There is no archaeological proof that the Mayan peoples ever believed that the world would end on Dec. 21, 2012. It was never written down by any Mayan scribe. The only thing that we know for certain is that the Mayan Calendar ends on this date. That’s all, nothing more. The idea that some unthinkable catastrophe is to happen when this now infamous date comes is an idea that came from modern scholars, and some might add very misinformed scholars at that.


Although the Mayan Calendar ends, as all calendars do every year, this does not necessarily mean the end of time. Other modern day scholars, like Ian Lungold and Terrence McKenna have pointed out that the Mayan Calendar coincides with the pyramids, all of which are counting and measuring the progression of the human conscience. Each progressing block gets faster and shorter, until we are thinking at the speed of creation and vice versa. This basically means that very soon we will no sooner think a thought than it becomes reality. This concept is truly mind boggling, but fascinating none the less. Look at the rate of our computer technology and how it advances by leaps and bounds on a daily basis. Not so hard to imagine what Lungold and McKenna were talking about anymore, huh?


Both McKenna and Lungold made predictions for the year 2012 to be a year of renewal or an advancement of the human race into a new era of existence. They also both made predictions that we would master the technology of time travel, and although these predictions have fallen short, this does not discredit the fact that these guys seemed to better understand what was really meant by the Mayan Calendar and its mysterious end date. Sadly they were never to see their predictions come to light.

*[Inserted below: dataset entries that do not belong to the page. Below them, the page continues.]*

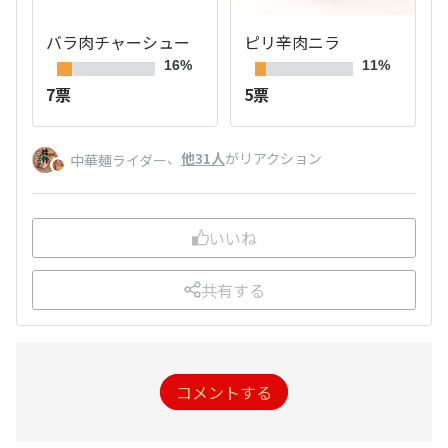
バラ肉チャーシュー
ピリ辛肉ニラ
16%
11%
7票
5票
、
他31人
がリアクション
中華麺ライダー
いいね
共有する
コメントする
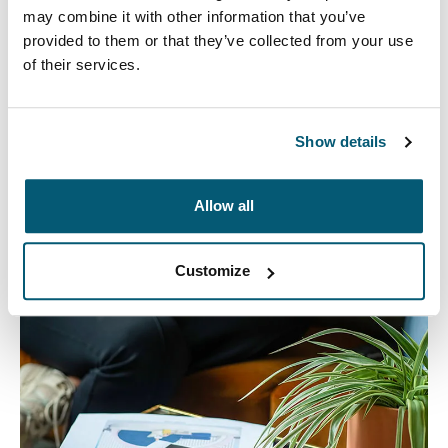
may combine it with other information that you’ve
provided to them or that they’ve collected from your use
of their services.
Bolsos para computadora portátil
Show details
Nuestros elegantes y duraderos bolsos para
computadora portátil están diseñados para mantener
Allow all
todo organizado. Ya sea que estés de viaje o trabajando
desde casa, protegerás tus pertenencias con estilo.
Customize
Ver más
Se abre en una nueva pestaña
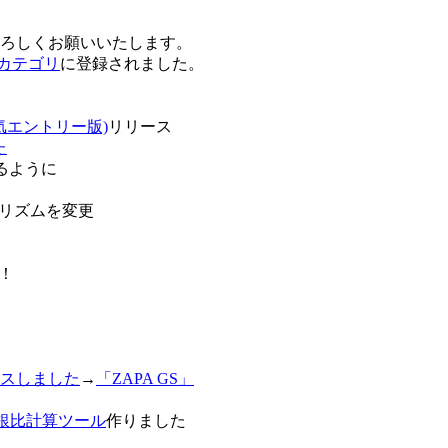
卒よろしくお願いいたします。
o!カテゴリ
に登録されました。
気エントリー版)
リリース
た
るように
リズムを変更
！
スしました
→
「ZAPA GS」
白銀比計算ツール
作りました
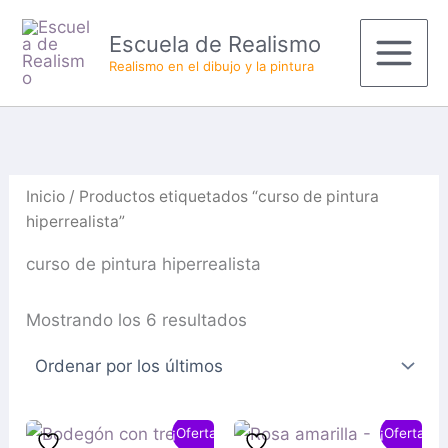
Ordenado
Ir
Productos
Main
por
Escuela de Realismo
al
del
los
últimos
Menu
Realismo en el dibujo y la pintura
contenido
carrito
Inicio
/ Productos etiquetados “curso de pintura
hiperrealista”
curso de pintura hiperrealista
Mostrando los 6 resultados
El
El
El
El
¡Oferta!
¡Oferta!
precio
precio
precio
precio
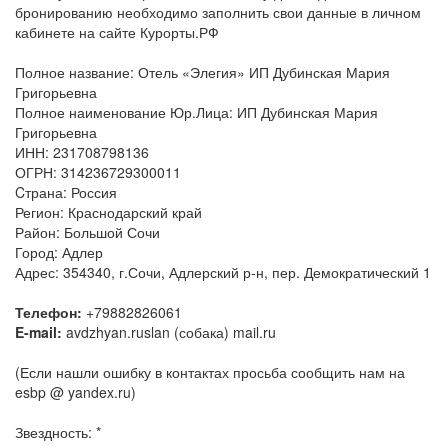
бронированию необходимо заполнить свои данные в личном
кабинете на сайте Курорты.РФ
Полное название: Отель «Элегия» ИП Дубинская Мария
Григорьевна
Полное наименование Юр.Лица: ИП Дубинская Мария
Григорьевна
ИНН: 231708798136
ОГРН: 314236729300011
Cтрана: Россия
Регион: Краснодарский край
Район: Большой Сочи
Город: Адлер
Адрес: 354340, г.Сочи, Адлерский р-н, пер. Демократический 1
Телефон:
+79882826061
E-mail:
avdzhyan.ruslan (собака) mail.ru
(Если нашли ошибку в контактах просьба сообщить нам на
esbp @ yandex.ru)
Звездность: *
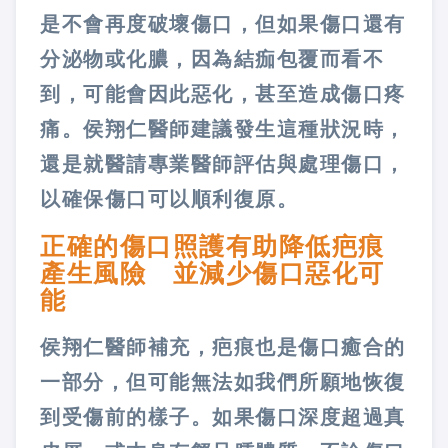
是不會再度破壞傷口，但如果傷口還有
分泌物或化膿，因為結痂包覆而看不
到，可能會因此惡化，甚至造成傷口疼
痛。侯翔仁醫師建議發生這種狀況時，
還是就醫請專業醫師評估與處理傷口，
以確保傷口可以順利復原。
正確的傷口照護有助降低疤痕
產生風險 並減少傷口惡化可
能
侯翔仁醫師補充，疤痕也是傷口癒合的
一部分，但可能無法如我們所願地恢復
到受傷前的樣子。如果傷口深度超過真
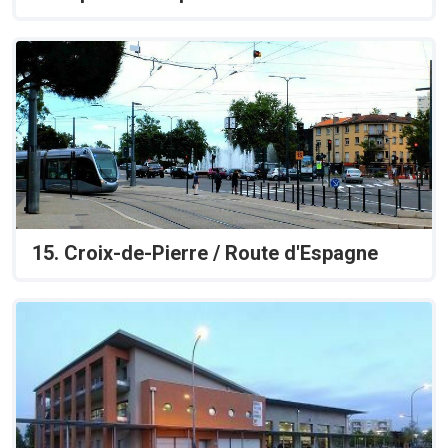
15. Croix-de-Pierre / Route d'Espagne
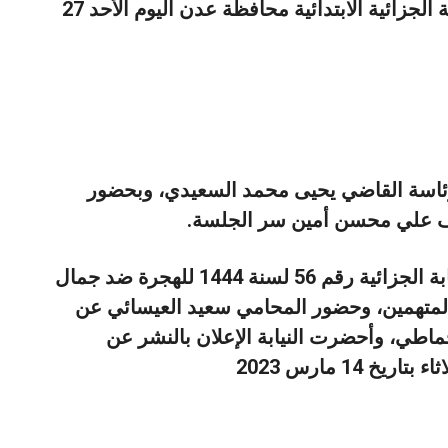
عقدت المحكمة الجزائية الابتدائية محافظة عدن اليوم الأحد 27
 جلستها الثانية برئاسة القاضي يحيى محمد السعيدي، وبحضور
اف علي محسن أمين سر الجلسة.
وقدمت المحكمة القضية المرفوعة من النيابة الجزائية رقم 56 لسنة 1444 للهجرة ضد جمال
لمتهمين، وحضور المحامي سعيد العيسائي عن
حماطي، وأحضرت النيابة الإعلان بالنشر عن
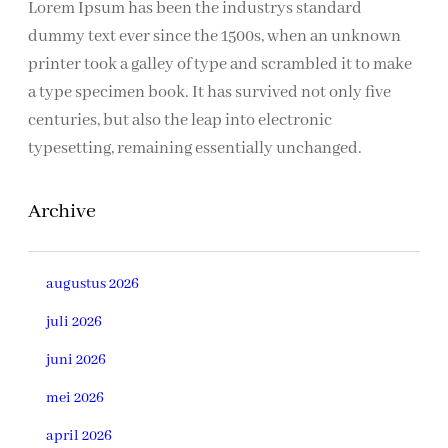
Lorem Ipsum has been the industrys standard
dummy text ever since the 1500s, when an unknown
printer took a galley of type and scrambled it to make
a type specimen book. It has survived not only five
centuries, but also the leap into electronic
typesetting, remaining essentially unchanged.
Archive
augustus 2026
juli 2026
juni 2026
mei 2026
april 2026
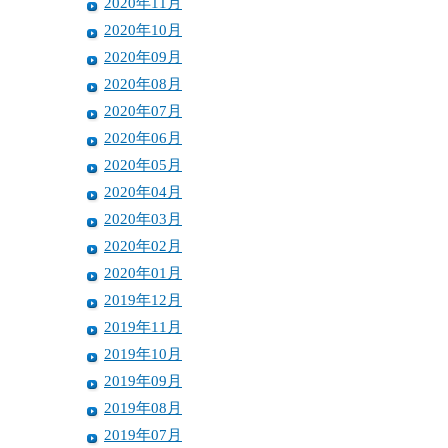
2020年11月
2020年10月
2020年09月
2020年08月
2020年07月
2020年06月
2020年05月
2020年04月
2020年03月
2020年02月
2020年01月
2019年12月
2019年11月
2019年10月
2019年09月
2019年08月
2019年07月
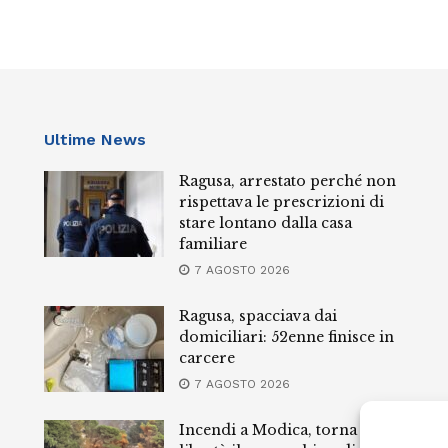
Ultime News
Ragusa, arrestato perché non
rispettava le prescrizioni di
stare lontano dalla casa
familiare
7 AGOSTO 2026
Ragusa, spacciava dai
domiciliari: 52enne finisce in
carcere
7 AGOSTO 2026
Incendi a Modica, torna in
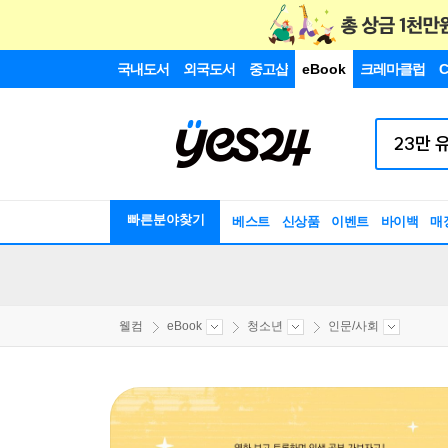
국내도서
외국도서
중고샵
eBook
크레마클럽
C
빠른분야찾기
베스트
신상품
이벤트
바이백
매
웰컴
eBook
청소년
인문/사회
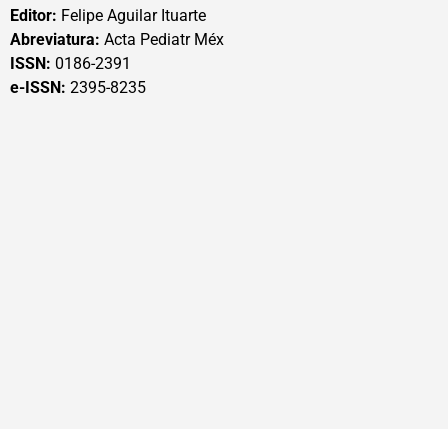
Editor:
Felipe Aguilar Ituarte
Abreviatura:
Acta Pediatr Méx
ISSN:
0186-2391
e-ISSN:
2395-8235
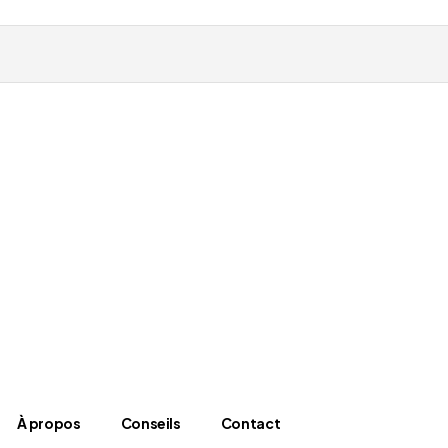
À propos
Conseils
Contact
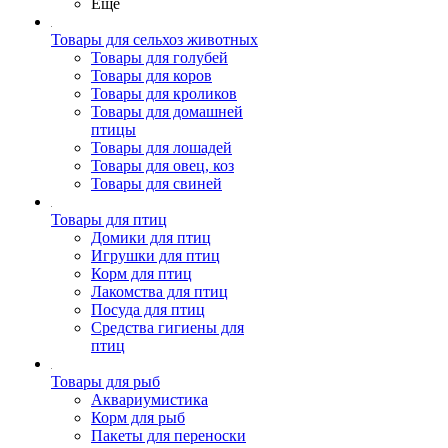
Ещё
Товары для сельхоз животных
Товары для голубей
Товары для коров
Товары для кроликов
Товары для домашней
птицы
Товары для лошадей
Товары для овец, коз
Товары для свиней
Товары для птиц
Домики для птиц
Игрушки для птиц
Корм для птиц
Лакомства для птиц
Посуда для птиц
Средства гигиены для
птиц
Товары для рыб
Аквариумистика
Корм для рыб
Пакеты для переноски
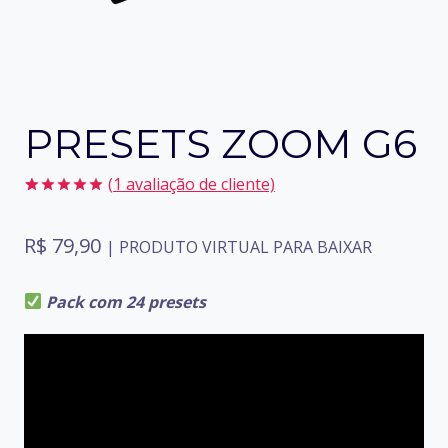
PRESETS ZOOM G6
(
1
avaliação de cliente)
Avaliado
1
como
5.00
R$
79,90
de 5, com
| PRODUTO VIRTUAL PARA BAIXAR
baseado em
avaliação
de cliente
Pack com 24 presets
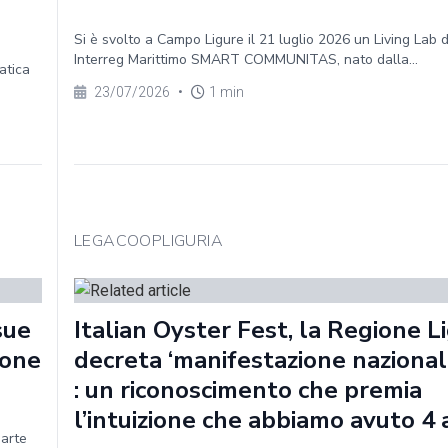
Si è svolto a Campo Ligure il 21 luglio 2026 un Living Lab 
Interreg Marittimo SMART COMMUNITAS, nato dalla...
atica
23/07/2026
•
1 min
LEGACOOPLIGURIA
sue
Italian Oyster Fest, la Regione Li
ione
decreta ‘manifestazione nazionale
: un riconoscimento che premia
l’intuizione che abbiamo avuto 4 
parte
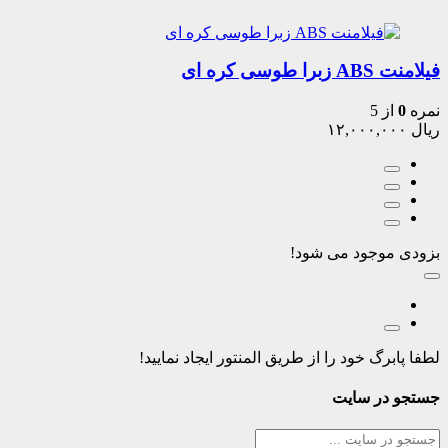
فیلامنت ABS زبرا طوسی کره ای
نمره
0
از 5
ریال
۱۲,۰۰۰,۰۰۰
بزودی موجود می شود!
لطفا پابرگ خود را از طریق المنتور ایجاد نمایید!
جستجو در سایت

Terrence McKenna died of brain cancer in the year 2000, and he was followed in death by Ian Lungold in 2005, also by cancer.


Mayan Calendar predictions of doomsday are truly a farce made by misinformed, modern day scholars. The fact remains that there were never any written records found actually stating that Dec. 21, 2012 is to be the last day Earth would exist. Study up on the Mayan Calendar and its history and decide for yourself what to believe.